Digital portrait index

Portrait Prints of the Early Modern Period

Project duration: 2009 – 2013
Project sponsorship: Deutsche Forschungsgemeinschaft (DFG)

In 2009, under the general management of the photo archive Foto Marburg, well-known museums and libraries in Germany and Austria started the digitisation and database-assisted collecting of portrait prints from 1450 to 1850.

It is expected that until mid-2013, a continuous, web-based, open-access union catalogue with more than 260,000 portraits from numerous European countries will be published. Of these, 150,000 high resolution images and access data are already online ( The Department of Prints and Drawings (Graphische Sammlung) of the Germanisches Nationalmuseum contributes 20,000 sheets from its collection of 60,000 portraits to the index, chosen from its outstanding holdings of 15th-, 16th-, and 17th-century portraits as well as sheets from the Collection Paul Wolfgang Merkel, containing the well-known group of Nuremberg portraits by Georg Wolfgang Panzer.

The Significance of the Portrait Print

The portrait is one of the most important artistic genres. The visualisation of the portrayed not only recalls the actual person but mirrors the social, political and economic circumstances of his/her time, offering a key to the understanding of an era and its social developments: it informs us about the sitters, their professions or institutions, their social status, attitudes and cultural norms, representational needs and entitlements. At the same time, the portrait could serve as legitimation or defamation of the sitter. With their large print runs and wide distribution, prints, in the form of woodcuts, copper engravings, etchings or lithographs, were especially accomodating towards the versatile role of the portrait and its impact. This included the mediation of new pictorial formulae as well as passing on old traditions, the successful interconnectedness of artists, publishers and printers and, not least, the transfer of ideas throughout Europe.
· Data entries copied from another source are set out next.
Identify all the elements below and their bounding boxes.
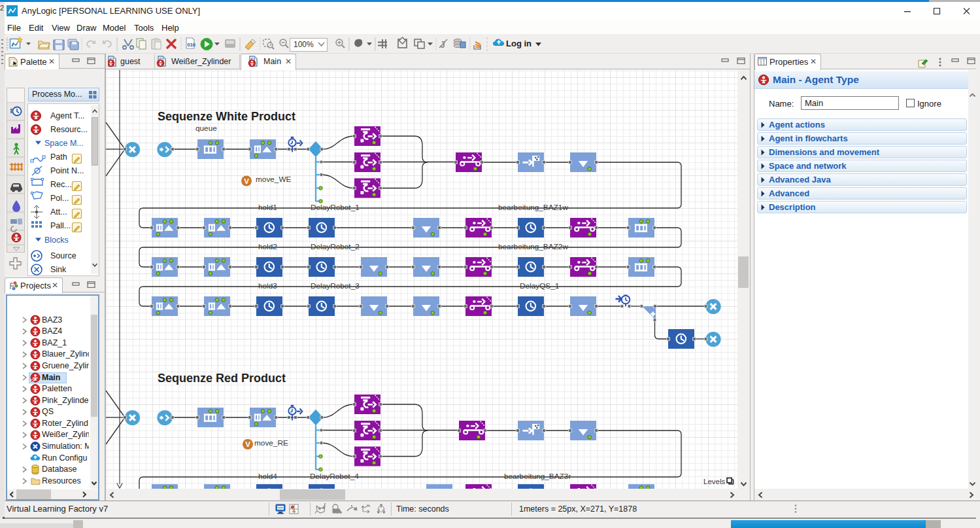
svg-text:hold2: hold2	[258, 242, 277, 251]
svg-text:move_RE: move_RE	[254, 438, 288, 448]
svg-text:queue: queue	[195, 124, 217, 133]
svg-text:010: 010	[188, 42, 196, 48]
svg-text:Sequenze White Product: Sequenze White Product	[158, 110, 296, 123]
svg-text:DelayRobot_2: DelayRobot_2	[311, 242, 360, 251]
svg-text:hold1: hold1	[258, 203, 277, 212]
svg-text:DelayRobot_4: DelayRobot_4	[310, 472, 359, 481]
svg-text:DelayQS_1: DelayQS_1	[520, 281, 559, 290]
svg-text:bearbeitung_BAZ2w: bearbeitung_BAZ2w	[498, 242, 568, 251]
svg-text:hold3: hold3	[258, 281, 277, 290]
svg-text:bearbeitung_BAZ3r: bearbeitung_BAZ3r	[504, 472, 571, 481]
svg-text:hold4: hold4	[258, 472, 277, 481]
svg-text:bearbeitung_BAZ1w: bearbeitung_BAZ1w	[498, 203, 568, 212]
svg-text:DelayRobot_3: DelayRobot_3	[311, 281, 360, 290]
svg-text:move_WE: move_WE	[256, 175, 292, 184]
svg-text:DelayRobot_1: DelayRobot_1	[311, 203, 360, 212]
svg-text:Sequenze Red Product: Sequenze Red Product	[158, 372, 286, 385]
svg-text:Levels: Levels	[703, 478, 725, 485]
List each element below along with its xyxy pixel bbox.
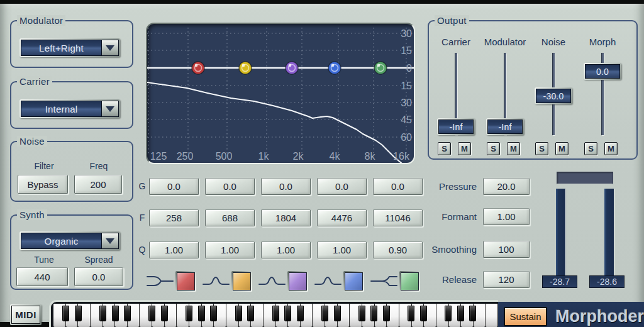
band-1-color-button[interactable] (175, 271, 196, 292)
band-marker-3[interactable] (286, 62, 298, 74)
black-key-after-white-20[interactable] (297, 306, 304, 321)
band-marker-5[interactable] (374, 62, 387, 74)
black-key-after-white-2[interactable] (75, 306, 82, 321)
band-4-icon-cell (314, 270, 364, 292)
band-3-color-button[interactable] (287, 271, 308, 292)
band-gain-field-3[interactable]: 0.0 (261, 178, 311, 195)
synth-preset-select[interactable]: Organic (19, 231, 120, 250)
midi-button[interactable]: MIDI (10, 304, 42, 325)
synth-dropdown-arrow-icon[interactable] (102, 233, 119, 249)
synth-spread-field[interactable]: 0.0 (74, 267, 123, 286)
black-key-after-white-25[interactable] (358, 306, 365, 321)
band-q-field-2[interactable]: 1.00 (205, 241, 255, 258)
carrier-solo-button[interactable]: S (438, 142, 451, 155)
noise-mute-button[interactable]: M (555, 142, 569, 155)
band-icon-row (147, 270, 420, 292)
modulator-source-value[interactable]: Left+Right (21, 40, 102, 56)
black-key-after-white-22[interactable] (321, 306, 328, 321)
x-axis-tick: 16k (393, 151, 410, 162)
black-key-after-white-9[interactable] (161, 306, 168, 321)
y-axis-tick: 60 (401, 132, 412, 143)
morph-slider-handle[interactable]: 0.0 (584, 63, 621, 80)
black-key-after-white-8[interactable] (148, 306, 155, 321)
black-key-after-white-15[interactable] (235, 306, 242, 321)
output-slider-noise: Noise -30.0 S M (528, 21, 579, 161)
y-axis-tick: 0 (406, 63, 412, 74)
black-key-after-white-6[interactable] (124, 306, 131, 321)
left-meter-readout: -28.7 (542, 275, 577, 288)
noise-freq-field[interactable]: 200 (74, 175, 122, 194)
band-gain-field-4[interactable]: 0.0 (317, 178, 367, 195)
black-key-after-white-12[interactable] (198, 306, 205, 321)
plugin-chassis: Modulator Left+Right Carrier Internal No… (0, 4, 644, 322)
band-q-field-1[interactable]: 1.00 (149, 241, 199, 258)
carrier-source-value[interactable]: Internal (21, 101, 102, 117)
response-graph[interactable]: 1252505001k2k4k8k16k3015015304560 (146, 23, 415, 164)
black-key-after-white-13[interactable] (210, 306, 217, 321)
q-row-label: Q (137, 241, 147, 258)
band-gain-field-2[interactable]: 0.0 (205, 178, 255, 195)
y-axis-tick: 45 (401, 114, 412, 125)
band-freq-field-3[interactable]: 1804 (261, 209, 311, 226)
morph-mute-button[interactable]: M (604, 142, 618, 155)
noise-filter-field[interactable]: Bypass (18, 175, 68, 194)
modulator-solo-button[interactable]: S (487, 142, 500, 155)
band-freq-field-4[interactable]: 4476 (317, 209, 367, 226)
white-key-36[interactable] (486, 304, 498, 327)
modulator-slider-handle[interactable]: -Inf (486, 118, 524, 135)
band-2-color-button[interactable] (231, 271, 252, 292)
black-key-after-white-34[interactable] (469, 306, 476, 321)
x-axis-tick: 2k (293, 151, 304, 162)
band-4-color-button[interactable] (343, 271, 364, 292)
black-key-after-white-30[interactable] (420, 306, 427, 321)
y-axis-tick: 15 (401, 80, 412, 91)
black-key-after-white-18[interactable] (272, 306, 279, 321)
pressure-field[interactable]: 20.0 (483, 178, 530, 195)
synth-preset-value[interactable]: Organic (21, 233, 102, 249)
synth-tune-label: Tune (20, 255, 68, 265)
smoothing-field[interactable]: 100 (483, 241, 530, 258)
sustain-button[interactable]: Sustain (504, 307, 547, 326)
release-field[interactable]: 120 (483, 271, 530, 288)
black-key-after-white-29[interactable] (408, 306, 414, 321)
noise-slider-handle[interactable]: -30.0 (535, 87, 572, 104)
black-key-after-white-16[interactable] (247, 306, 254, 321)
black-key-after-white-27[interactable] (383, 306, 390, 321)
band-freq-field-1[interactable]: 258 (149, 209, 199, 226)
modulator-source-select[interactable]: Left+Right (19, 38, 120, 57)
black-key-after-white-32[interactable] (445, 306, 452, 321)
morph-solo-button[interactable]: S (584, 142, 597, 155)
modulator-mute-button[interactable]: M (507, 142, 520, 155)
band-marker-1[interactable] (192, 62, 204, 74)
band-gain-field-1[interactable]: 0.0 (149, 178, 199, 195)
modulator-dropdown-arrow-icon[interactable] (102, 40, 119, 56)
black-key-after-white-11[interactable] (186, 306, 192, 321)
band-marker-highlight (331, 64, 335, 67)
black-key-after-white-26[interactable] (370, 306, 377, 321)
x-axis-tick: 500 (216, 151, 233, 162)
band-marker-2[interactable] (239, 62, 252, 74)
carrier-dropdown-arrow-icon[interactable] (102, 101, 119, 117)
formant-field[interactable]: 1.00 (483, 208, 530, 225)
synth-panel-title: Synth (17, 209, 47, 220)
midi-keyboard[interactable] (49, 300, 498, 327)
black-key-after-white-33[interactable] (457, 306, 464, 321)
black-key-after-white-4[interactable] (99, 306, 106, 321)
black-key-after-white-19[interactable] (284, 306, 291, 321)
band-marker-4[interactable] (328, 62, 341, 74)
keyboard-keys[interactable] (53, 304, 498, 327)
black-key-after-white-5[interactable] (112, 306, 119, 321)
modulator-panel-title: Modulator (17, 15, 65, 26)
band-q-field-4[interactable]: 1.00 (317, 241, 367, 258)
band-freq-field-2[interactable]: 688 (205, 209, 255, 226)
black-key-after-white-1[interactable] (62, 306, 69, 321)
noise-solo-button[interactable]: S (535, 142, 548, 155)
midi-button-label[interactable]: MIDI (11, 306, 40, 324)
carrier-slider-handle[interactable]: -Inf (437, 118, 475, 135)
band-q-field-3[interactable]: 1.00 (261, 241, 311, 258)
band-marker-highlight (242, 64, 245, 67)
black-key-after-white-23[interactable] (334, 306, 341, 321)
carrier-source-select[interactable]: Internal (19, 99, 120, 118)
carrier-mute-button[interactable]: M (458, 142, 471, 155)
synth-tune-field[interactable]: 440 (16, 267, 68, 286)
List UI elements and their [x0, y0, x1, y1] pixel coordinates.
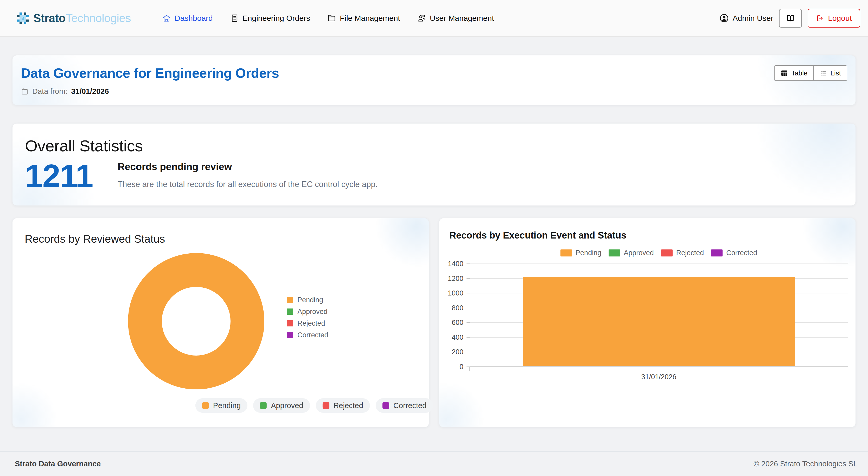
legend-pill-rejected[interactable]: Rejected — [316, 398, 370, 413]
legend-item-approved[interactable]: Approved — [287, 308, 328, 315]
logout-icon — [816, 14, 824, 22]
footer: Strato Data Governance © 2026 Strato Tec… — [0, 451, 868, 476]
y-axis-tick — [467, 337, 470, 338]
nav-item-label: User Management — [430, 14, 494, 23]
bar-chart-plot[interactable]: 020040060080010001200140031/01/2026 — [470, 264, 848, 367]
legend-swatch — [382, 402, 389, 409]
stats-texts: Records pending review These are the tot… — [118, 160, 377, 189]
legend-swatch — [560, 249, 572, 256]
legend-item-corrected[interactable]: Corrected — [287, 331, 328, 339]
legend-swatch — [287, 320, 293, 326]
y-axis-tick — [467, 322, 470, 323]
bar-chart-legend: PendingApprovedRejectedCorrected — [470, 249, 848, 257]
table-view-button[interactable]: Table — [775, 66, 813, 81]
footer-app-name: Strato Data Governance — [15, 459, 101, 468]
x-axis-label: 31/01/2026 — [470, 373, 848, 381]
legend-label: Corrected — [726, 249, 757, 257]
legend-label: Rejected — [676, 249, 704, 257]
y-tick-label: 1200 — [448, 275, 463, 283]
list-view-label: List — [831, 69, 841, 77]
date-value: 31/01/2026 — [71, 87, 109, 96]
page-header-texts: Data Governance for Engineering Orders D… — [21, 65, 279, 95]
date-label: Data from: — [32, 87, 67, 96]
x-axis-tick — [469, 367, 470, 371]
legend-item-rejected[interactable]: Rejected — [287, 320, 328, 327]
nav-item-label: Dashboard — [175, 14, 213, 23]
legend-item-pending[interactable]: Pending — [287, 296, 328, 304]
donut-chart-title: Records by Reviewed Status — [25, 233, 416, 245]
brand-pixel-icon: AI — [17, 12, 29, 24]
legend-swatch — [711, 249, 722, 256]
y-tick-label: 1400 — [448, 260, 463, 268]
navbar: AI StratoTechnologies Dashboard Engineer… — [0, 0, 868, 36]
bar-chart-title: Records by Execution Event and Status — [450, 230, 845, 241]
y-axis-tick — [467, 352, 470, 352]
stats-heading: Overall Statistics — [25, 136, 843, 155]
logout-button[interactable]: Logout — [808, 9, 860, 28]
y-axis-tick — [467, 263, 470, 264]
legend-label: Pending — [298, 296, 323, 304]
legend-item-pending[interactable]: Pending — [560, 249, 601, 257]
legend-swatch — [287, 297, 293, 303]
legend-label: Corrected — [298, 331, 328, 339]
nav-item-engineering-orders[interactable]: Engineering Orders — [230, 14, 310, 23]
page-title: Data Governance for Engineering Orders — [21, 65, 279, 81]
legend-swatch — [661, 249, 673, 256]
brand-logo[interactable]: AI StratoTechnologies — [17, 12, 131, 25]
y-tick-label: 0 — [460, 363, 463, 371]
donut-pill-legend: PendingApprovedRejectedCorrected — [195, 398, 433, 413]
legend-pill-corrected[interactable]: Corrected — [376, 398, 433, 413]
home-icon — [162, 14, 171, 23]
user-name: Admin User — [733, 14, 774, 23]
y-axis-tick — [467, 293, 470, 293]
nav-item-dashboard[interactable]: Dashboard — [162, 14, 213, 23]
stats-title: Records pending review — [118, 161, 377, 172]
brand-name-primary: Strato — [33, 12, 66, 25]
main-content: Data Governance for Engineering Orders D… — [0, 36, 868, 451]
data-date-row: Data from: 31/01/2026 — [21, 87, 279, 96]
calendar-icon — [21, 88, 29, 95]
legend-label: Approved — [271, 401, 303, 410]
nav-item-user-management[interactable]: User Management — [417, 14, 494, 23]
y-axis-tick — [467, 367, 470, 367]
folder-icon — [327, 14, 336, 23]
stacked-bar-31-01-2026[interactable] — [523, 277, 795, 366]
y-axis-tick — [467, 278, 470, 279]
nav-right: Admin User Logout — [719, 9, 860, 28]
legend-item-approved[interactable]: Approved — [609, 249, 654, 257]
nav-item-label: Engineering Orders — [243, 14, 310, 23]
legend-item-rejected[interactable]: Rejected — [661, 249, 704, 257]
table-icon — [780, 69, 788, 77]
y-tick-label: 200 — [452, 348, 463, 356]
legend-item-corrected[interactable]: Corrected — [711, 249, 757, 257]
doughnut-chart[interactable] — [128, 253, 265, 389]
reviewed-status-chart-card: Records by Reviewed Status PendingApprov… — [12, 218, 429, 427]
bar-segment-pending[interactable] — [523, 277, 795, 366]
user-avatar-icon — [719, 13, 729, 23]
users-icon — [417, 14, 426, 23]
legend-label: Approved — [624, 249, 654, 257]
list-view-button[interactable]: List — [813, 66, 847, 81]
legend-label: Rejected — [298, 319, 325, 327]
y-tick-label: 800 — [452, 304, 463, 312]
charts-row: Records by Reviewed Status PendingApprov… — [12, 218, 856, 427]
legend-pill-approved[interactable]: Approved — [253, 398, 310, 413]
doughnut-hole — [162, 287, 230, 356]
page-header-card: Data Governance for Engineering Orders D… — [12, 55, 856, 105]
nav-links: Dashboard Engineering Orders File Manage… — [162, 14, 494, 23]
legend-swatch — [260, 402, 267, 409]
view-toggle-group: Table List — [774, 65, 847, 81]
legend-swatch — [287, 309, 293, 315]
brand-ai-mark: AI — [22, 17, 24, 20]
legend-label: Pending — [213, 401, 241, 410]
stats-row: 1211 Records pending review These are th… — [25, 160, 843, 192]
legend-pill-pending[interactable]: Pending — [195, 398, 247, 413]
nav-item-file-management[interactable]: File Management — [327, 14, 400, 23]
book-icon — [786, 14, 795, 23]
brand-name-secondary: Technologies — [66, 12, 131, 25]
legend-swatch — [202, 402, 209, 409]
docs-button[interactable] — [779, 9, 802, 28]
y-axis-tick — [467, 308, 470, 308]
stats-description: These are the total records for all exec… — [118, 180, 377, 189]
user-menu[interactable]: Admin User — [719, 13, 774, 23]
The Digital Portrait Index as Research Tool

The Digital Portrait Index processes systematically catalogued portrait prints, for the most part published for the first time, from over four centuries of European provenance. As such it provides an important tool for the interested public and interdisciplinary research, such as art and cultural studies, genealogy, event history and sociology. Collaboration with the German National Library (Deutsche Nationalbibliothek), Frankfurt/Main, significantly contributes to the efficiency of the database, facilitating the linking of the portrait prints with the controlled vocabulary of the Name Authority File (Personennamendatei, PND). Since this file may contain name variants for one person, the user can search the Portrait Index under synonymic name forms as well as multilingually. Furthermore, in-depth information about the persons portrayed may be gained via weblinks, such as the online encyclopedia Wikipedia and the online portal of the nationalbiography (Deutsche Biographie).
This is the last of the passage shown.